Member Reviews
I enjoyed reading about familiar figures (mostly from literature) and learning about others that were unknown to me. The book is a bit dense--it is an academic tome after all--but not inaccessible.
I thought this brought a creative and interesting way to reread works of literature with a different algorithm in mind. We almost always approach novels with our own perspectives and do not venture beyond that to either, what the author was actually trying to convey, or experiencing at the time of the writing or how someone with a different set of life experiences might read the same work. I think the approach of "reading sideways" as a methodology to apply to works of literature and art at the similar time is a fascinating approach. While this book specifically does not speak to me and my type of work, I will certainly take forward these ideas and appreciate this academic process. I think the author will have continued success with this in the future.
#ReadingSideways #NetGalley
This was mostly bland. I didn't get a cohesive thought or theme throughout the book. Individual chapters could be interesting but overall the choice of texts analyzed were odd for me. Also the book has a completely different title now and that was annoying to discover. It's not a bad book, just not what I was expecting. Definitely only interested in a few queer identities and I don't think it fully covered those either. I found it disappointing.
"What I intend to demonstrate is how writers drew on even the most ossified of aesthetic notions as a means of re-imagining the limits of their social conditions."
Thoroughly researched book with a lot of poignant reflections on art in relation to the contemporary politics of gender and sexuality.
Dana Seitler invites readers of Reading Sideways to engage in dynamic conversation about the scope and depth of intersectionality in the late 19th and early 20th centuries. In the subtitle, “queer” is applied in its broadest definition of differing in some odd way from what is usual or normal [Webster’s Dictionary] including, but not limited to, sexual orientation. The author sets up the focus of this text early in the introduction by describing the intersection of gender, sexuality, and ethnicity as directly influencing art forms in American literary fiction leading into the 20th century.
Each of the four substantial chapters is also summarized with a paragraph or two to provide an accurate overview of this ambitious study about art that demands conscious participation from its viewers and readers. Page 2 outlines the author’s methodology: “To track these practices, I enact an interpretive method that I call ‘lateral reading’ or reading sideways, a mode of interpretation that moves horizontally through various historical entanglements…” The shaping of the author’s approach continues on page 7:
…I am suggesting that the late nineteenth and early twentieth century designates [sic] a moment in history, though not the only one, in which we can see the transformation of the question of the aesthetic in relation to political and social practice.

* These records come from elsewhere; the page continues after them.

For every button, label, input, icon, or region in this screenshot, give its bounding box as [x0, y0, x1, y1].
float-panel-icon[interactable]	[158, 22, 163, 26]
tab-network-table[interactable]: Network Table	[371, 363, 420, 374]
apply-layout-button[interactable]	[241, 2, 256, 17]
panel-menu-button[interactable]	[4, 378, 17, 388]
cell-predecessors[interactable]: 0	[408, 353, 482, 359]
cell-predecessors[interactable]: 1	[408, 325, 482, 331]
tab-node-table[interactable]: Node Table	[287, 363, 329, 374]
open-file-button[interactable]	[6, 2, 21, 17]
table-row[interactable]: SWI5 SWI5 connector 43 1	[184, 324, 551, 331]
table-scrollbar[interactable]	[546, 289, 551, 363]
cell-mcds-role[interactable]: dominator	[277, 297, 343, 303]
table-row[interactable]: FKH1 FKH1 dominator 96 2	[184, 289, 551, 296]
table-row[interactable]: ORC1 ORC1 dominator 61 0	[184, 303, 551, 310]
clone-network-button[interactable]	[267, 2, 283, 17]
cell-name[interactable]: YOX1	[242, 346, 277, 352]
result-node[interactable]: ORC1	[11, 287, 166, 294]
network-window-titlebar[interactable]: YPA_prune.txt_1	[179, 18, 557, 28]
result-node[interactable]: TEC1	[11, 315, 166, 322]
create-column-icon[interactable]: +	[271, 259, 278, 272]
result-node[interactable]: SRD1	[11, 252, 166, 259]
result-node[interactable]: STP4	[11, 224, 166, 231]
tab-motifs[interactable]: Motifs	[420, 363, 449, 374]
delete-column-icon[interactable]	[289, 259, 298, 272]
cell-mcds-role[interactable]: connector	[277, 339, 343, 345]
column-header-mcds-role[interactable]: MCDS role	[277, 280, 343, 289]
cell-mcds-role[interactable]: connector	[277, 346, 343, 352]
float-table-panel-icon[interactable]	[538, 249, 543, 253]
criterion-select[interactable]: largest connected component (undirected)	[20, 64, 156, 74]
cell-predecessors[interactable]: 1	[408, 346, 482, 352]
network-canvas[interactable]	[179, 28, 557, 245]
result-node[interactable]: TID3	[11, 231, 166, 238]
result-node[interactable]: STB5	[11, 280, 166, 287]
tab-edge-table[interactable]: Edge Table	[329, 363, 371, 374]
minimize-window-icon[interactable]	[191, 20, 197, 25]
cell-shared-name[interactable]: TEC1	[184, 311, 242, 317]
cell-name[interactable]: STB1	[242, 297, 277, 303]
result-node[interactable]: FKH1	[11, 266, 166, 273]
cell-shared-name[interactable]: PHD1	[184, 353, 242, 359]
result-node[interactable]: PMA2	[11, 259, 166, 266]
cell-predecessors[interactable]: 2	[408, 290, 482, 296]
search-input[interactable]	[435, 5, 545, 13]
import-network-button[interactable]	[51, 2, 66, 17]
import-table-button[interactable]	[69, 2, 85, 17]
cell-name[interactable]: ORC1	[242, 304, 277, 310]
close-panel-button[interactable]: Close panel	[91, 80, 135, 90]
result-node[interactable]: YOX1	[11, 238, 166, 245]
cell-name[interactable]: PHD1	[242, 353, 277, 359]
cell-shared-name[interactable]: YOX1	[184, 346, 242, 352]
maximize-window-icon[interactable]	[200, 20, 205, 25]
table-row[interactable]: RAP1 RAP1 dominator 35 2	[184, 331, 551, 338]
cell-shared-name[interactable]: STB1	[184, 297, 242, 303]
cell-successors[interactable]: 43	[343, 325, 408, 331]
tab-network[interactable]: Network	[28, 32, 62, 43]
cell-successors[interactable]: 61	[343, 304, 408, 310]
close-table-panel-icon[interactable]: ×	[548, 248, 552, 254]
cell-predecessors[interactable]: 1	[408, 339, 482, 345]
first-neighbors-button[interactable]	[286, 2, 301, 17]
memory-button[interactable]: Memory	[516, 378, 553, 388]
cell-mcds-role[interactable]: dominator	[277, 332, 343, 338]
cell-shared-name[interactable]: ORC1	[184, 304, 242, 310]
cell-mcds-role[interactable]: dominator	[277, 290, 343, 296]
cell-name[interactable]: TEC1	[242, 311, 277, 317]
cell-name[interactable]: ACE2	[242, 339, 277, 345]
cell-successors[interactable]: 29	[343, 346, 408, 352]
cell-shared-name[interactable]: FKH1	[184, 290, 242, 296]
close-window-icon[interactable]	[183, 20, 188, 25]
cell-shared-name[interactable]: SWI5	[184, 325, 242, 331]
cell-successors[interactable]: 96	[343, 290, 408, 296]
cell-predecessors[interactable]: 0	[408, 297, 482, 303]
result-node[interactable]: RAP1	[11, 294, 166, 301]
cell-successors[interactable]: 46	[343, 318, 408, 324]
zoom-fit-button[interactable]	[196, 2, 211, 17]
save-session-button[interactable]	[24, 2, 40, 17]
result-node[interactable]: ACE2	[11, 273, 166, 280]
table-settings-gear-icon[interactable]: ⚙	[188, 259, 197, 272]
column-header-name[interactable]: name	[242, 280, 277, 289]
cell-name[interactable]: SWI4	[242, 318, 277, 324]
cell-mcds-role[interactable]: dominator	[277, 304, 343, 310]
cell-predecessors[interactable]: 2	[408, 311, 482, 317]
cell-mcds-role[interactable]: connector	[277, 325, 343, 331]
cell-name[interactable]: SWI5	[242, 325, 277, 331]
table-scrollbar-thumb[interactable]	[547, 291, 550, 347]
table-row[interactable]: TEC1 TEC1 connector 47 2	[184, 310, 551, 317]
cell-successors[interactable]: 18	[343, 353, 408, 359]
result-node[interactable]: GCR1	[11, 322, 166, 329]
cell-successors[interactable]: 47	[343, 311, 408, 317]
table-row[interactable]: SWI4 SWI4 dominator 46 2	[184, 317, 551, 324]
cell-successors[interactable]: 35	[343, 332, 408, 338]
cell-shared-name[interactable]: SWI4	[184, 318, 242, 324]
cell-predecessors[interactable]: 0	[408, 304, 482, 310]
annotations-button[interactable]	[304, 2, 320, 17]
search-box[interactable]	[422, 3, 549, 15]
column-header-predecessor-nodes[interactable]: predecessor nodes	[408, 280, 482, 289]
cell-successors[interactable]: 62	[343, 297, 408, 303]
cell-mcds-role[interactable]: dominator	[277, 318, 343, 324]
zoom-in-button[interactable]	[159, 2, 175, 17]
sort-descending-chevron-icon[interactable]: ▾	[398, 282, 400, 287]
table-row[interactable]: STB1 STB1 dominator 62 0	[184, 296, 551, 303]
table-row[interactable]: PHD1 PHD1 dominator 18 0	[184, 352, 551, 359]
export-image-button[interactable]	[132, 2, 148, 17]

A survey of literary theory using pivotal works of the fin de siècle period begins. Specific fiction authors and titles are exhaustively examined through isolated elements and themes relative to sociopolitical contexts in geography, social class, gender, age, ethnicity, and relationship status. The tone of genuine curiosity and thinking aloud makes the academically dense and intellectually engaging content accessible for the general public. Reading Sideways drills as deep as it spans wide while also presenting concepts of art in various forms as the Russian nesting dolls of human expression.
The author uses the deconstruction of context, voice, and point of view to parse recognition of current social imperatives while critiquing and reimagining them. Each chapter applies a different angle of approach to ask how the status quo shifts and evolves to include and exclude individuals and communities. Recurring themes of personhood generate friction against the limitations of the English literary canon. Aesthetic philosophy, social ideology, political implications, and literary theory overlap and diverge supported by plentiful quotes and notations.
“…over the course of this book, we have witnessed the emergence , in Chapter 1, of an aesthetics of the interrogative, the subjunctive, and the unfinished; in Chapter 2, an aesthetics of the small and the low; in Chapter 3, of doubt; and finally, in Chapter 4, of allusion.” [page 160]
Reading a few pages at a time over several days or weeks may offer the most enjoyable way to digest this cerebrally layered content. Illustrations, end notes, and an index provide a treasure trove of intellectual gems worthy of further study.